Select Page
Read Introduction to 1 Peter

“And when the Chief Shepherd appears, you will receive the crown of glory that does not fade away.”


the crown of glory

Pastors will receive an unfading crown of glory for faithfulness to their congregations. A crown of victory was awarded after the Greek athletic games-usually a crown of woven ivy or oak leaves.

There are also crowns for other Christians and other reasons:

for a witness, 1 Thessalonians 2:19, Philippians 4:1

for faithfulness, 2 Timothy 4:8

for enduring trials, James 1:12

for discipline, 1 Corinthians 9:24-27

that does not fade away

The words “not fade away” primarily signify something that does not lose its initial pristine character. Greeks used this word of the amaranth flower, which does not fade but retains its brightness and excellent texture. So too, the pastor’s crown for faithfulness to his congregation will never fade away. God will make sure that He remembers the work of the pastor into eternity. This phrase “does not fade away” appears in the first chapter of our inheritance of heaven,

“To an inheritance incorruptible and undefiled and that does not fade away, reserved in heaven for you” (1 Peter 1:4).


God rewards pastors eternally for faithfulness to their congregation.

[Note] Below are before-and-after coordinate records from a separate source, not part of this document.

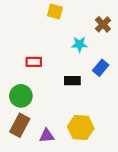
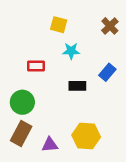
yellow square: (55, 12) -> (59, 25), moved
cyan star: (80, 44) -> (71, 51), moved

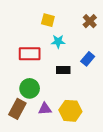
red rectangle: (36, 66) -> (30, 54), size x1.5
green circle: (22, 102) -> (30, 88), moved
purple triangle: (50, 145) -> (45, 109), moved

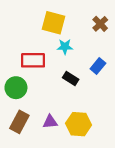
yellow square: (48, 20) -> (54, 23), size x1.5
black rectangle: (63, 70) -> (71, 79), turned 32
green circle: (30, 88) -> (16, 88), moved

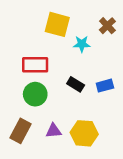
cyan star: (65, 47) -> (82, 44), moved
blue rectangle: (98, 66) -> (105, 86), moved, turned 35
green circle: (16, 88) -> (35, 94), moved

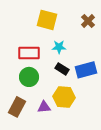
cyan star: (82, 44) -> (59, 47), moved
blue rectangle: (105, 86) -> (86, 70), size x1.5
yellow hexagon: (84, 133) -> (64, 97), moved

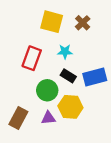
brown cross: (88, 21) -> (83, 23), moved
red rectangle: (29, 53) -> (32, 58), turned -70
green circle: (29, 77) -> (47, 90), moved

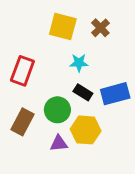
red rectangle: (32, 58) -> (22, 71), moved
brown rectangle: (18, 118) -> (22, 122), moved

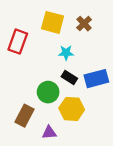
red rectangle: (22, 71) -> (18, 42), moved
brown rectangle: (22, 122) -> (25, 116), moved
purple triangle: (59, 143) -> (49, 132), moved

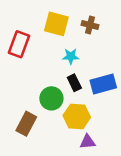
brown cross: (84, 24) -> (90, 25), turned -32
black rectangle: (69, 77) -> (74, 83), turned 32
purple triangle: (49, 132) -> (88, 142), moved

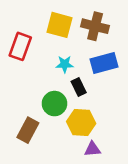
brown cross: (90, 25) -> (95, 26), size x1.5
cyan star: (71, 56) -> (65, 64), moved
blue rectangle: (103, 84) -> (104, 63), moved

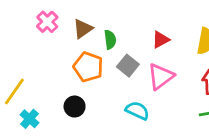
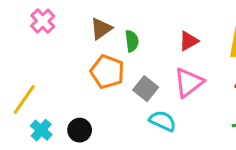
pink cross: (47, 22) -> (43, 21), moved
gray square: (128, 66) -> (146, 89), moved
black circle: (75, 107) -> (80, 130), moved

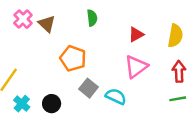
brown triangle: (101, 29) -> (47, 24), moved, turned -42
green semicircle: (132, 41) -> (92, 18), moved
gray square: (146, 89) -> (88, 88), moved

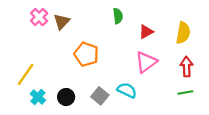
green semicircle: (92, 18) -> (118, 16), moved
brown triangle: (47, 24) -> (62, 22), turned 30
gray square: (88, 88) -> (100, 96), moved

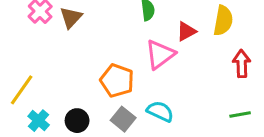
yellow semicircle: (183, 33) -> (223, 21), moved
orange pentagon: (86, 54) -> (117, 81), moved
pink triangle: (146, 62) -> (160, 54), moved
red arrow: (187, 67) -> (242, 64), moved

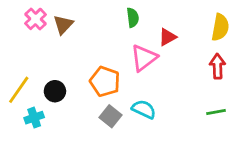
yellow semicircle: (223, 21) -> (220, 27), moved
cyan cross: (39, 121) -> (34, 118), turned 30
black circle: (77, 121) -> (55, 91), moved

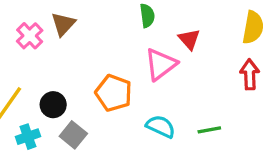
pink cross: (35, 19) -> (30, 36), moved
red triangle: (167, 37) -> (189, 39), turned -42
green line: (216, 112) -> (209, 130), moved
gray square: (110, 116) -> (73, 135), moved

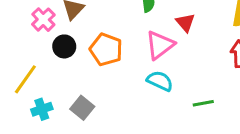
orange pentagon: (114, 93) -> (106, 49), moved
black circle: (53, 105) -> (64, 46), moved
cyan semicircle: (161, 127) -> (160, 81), moved

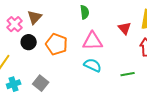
red triangle: (185, 23) -> (125, 28), moved
pink triangle: (160, 45) -> (93, 41), turned 35
green line: (203, 103) -> (128, 74), moved

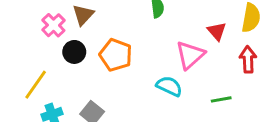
pink triangle: (93, 41) -> (190, 55), moved, turned -40

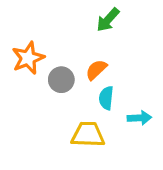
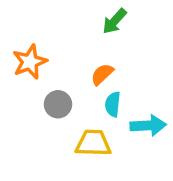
gray circle: (61, 80) -> (58, 104), moved
cyan arrow: (139, 118) -> (148, 125), size x1.4

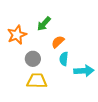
green arrow: (115, 21) -> (44, 24), moved
yellow trapezoid: (93, 143) -> (37, 81), moved

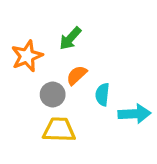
orange semicircle: (58, 42) -> (77, 75), moved

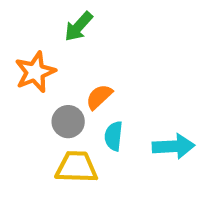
green arrow: (70, 38) -> (78, 27), moved
cyan semicircle: (102, 94) -> (114, 136), moved

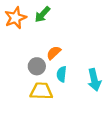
orange star: (35, 72) -> (15, 18), moved
cyan arrow: (174, 146) -> (94, 80), turned 80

Is your ambition as a pastor to stand at the Judgment Seat of Christ with a crown of glory on your head? Will you stand there, bareheaded? An unfaithful pastor might say, “In my eyes, I finished first, but I did not get a first-place prize, nor even second place.” It is not a matter of merely finishing the race, but it is an issue of how well we ran the race. If we foul another runner on the far turn, Jesus will see it and disqualify us from a victor’s wreath.

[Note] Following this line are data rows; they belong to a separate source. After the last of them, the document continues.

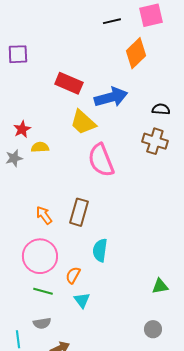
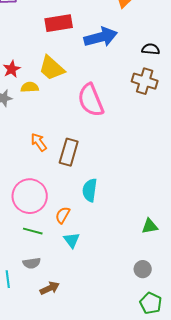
red rectangle: (69, 83) -> (59, 23), turned -32
yellow trapezoid: (83, 122) -> (52, 68), moved
orange arrow: (44, 215) -> (39, 142), moved

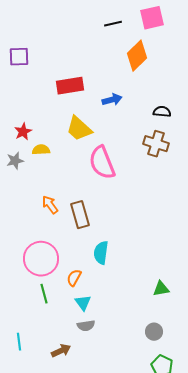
blue arrow: (101, 37) -> (112, 100), size x0.6
yellow trapezoid: (52, 68) -> (79, 129), moved
brown rectangle: (69, 152) -> (80, 215), turned -32
green line: (33, 231) -> (44, 294), turned 60
gray semicircle: (32, 263) -> (86, 326), moved

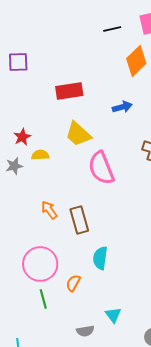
blue arrow: (112, 100) -> (122, 107), moved
cyan triangle: (83, 303) -> (113, 315), moved

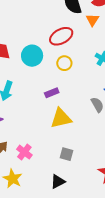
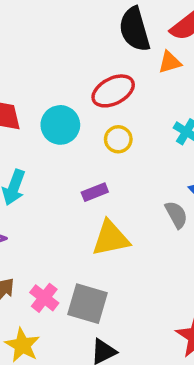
orange triangle: (92, 20) -> (170, 62), turned 40
gray square: (67, 154) -> (88, 304), moved, size x1.6

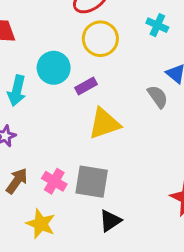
cyan circle: (60, 125) -> (54, 68), moved
yellow circle: (118, 139) -> (100, 39), size x1.5

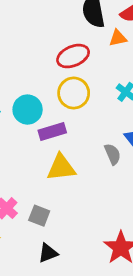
purple rectangle: (86, 86) -> (52, 131), size x1.4
gray square: (92, 182) -> (39, 216), size x0.7

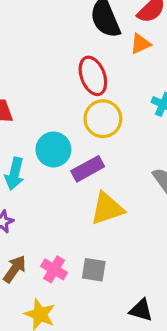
red ellipse: (73, 56) -> (93, 76), turned -76
black triangle: (48, 253) -> (141, 310), moved, turned 50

In heaven, we will cast our crowns before the Lord. When God gives the signal to throw our crowns down, will we have a crown to throw? We work for them here; we receive them hereafter.

“The twenty-four elders fall down before Him who sits on the throne and worship Him who lives forever and ever, and cast their crowns before the throne, saying: ‘You are worthy, O Lord,
To receive glory and honor and power;
For You created all things,
And by Your will they exist and were created’” (Revelation 4:10-11).

There are crowns to be gained and races to be won. This race is not fictional but factual. Every pastor will finish the race, but who desires to finish fourth? No one. We must run with fidelity to get a medal. We will get a medal if we put in a splendid performance. If we are going to turn in a stellar performance, we had better get in shape. If there is anything pastors seem to resist today, it is discipline. We do not want to train; it is too much work. The reason some people play right end on the bench is their lack of discipline.

“Do you not know that those who run in a race all run, but one receives the prize? Run in such a way that you may obtain it. And everyone who competes for the prize is temperate in all things. Now they do it to obtain a perishable crown, but we for an imperishable crown. Therefore I run thus: not with uncertainty. Thus I fight: not as one who beats the air. But I discipline my body and bring it into subjection, lest, when I have preached to others, I myself should become disqualified” (1 Corinthians 9:24-27).

Some pastors are happy to make the squad. Do you want to be on the field and involved in the game? To warm the bench is anything but gratifying. Why is it that so many of God’s leaders seem content to ride the bench? They would rather sit there wrapped in a blanket and watch someone else play the game and score the points. Every once in a while, they get a little excited and stand up and cheer. Then the blanket falls off feeling a draft; they are concerned only about recovering their blanket.

When we come to the end of life’s short day, there will be no further opportunities to live for Christ in time. You had your chance. You had your chance, but did you take advantage of it?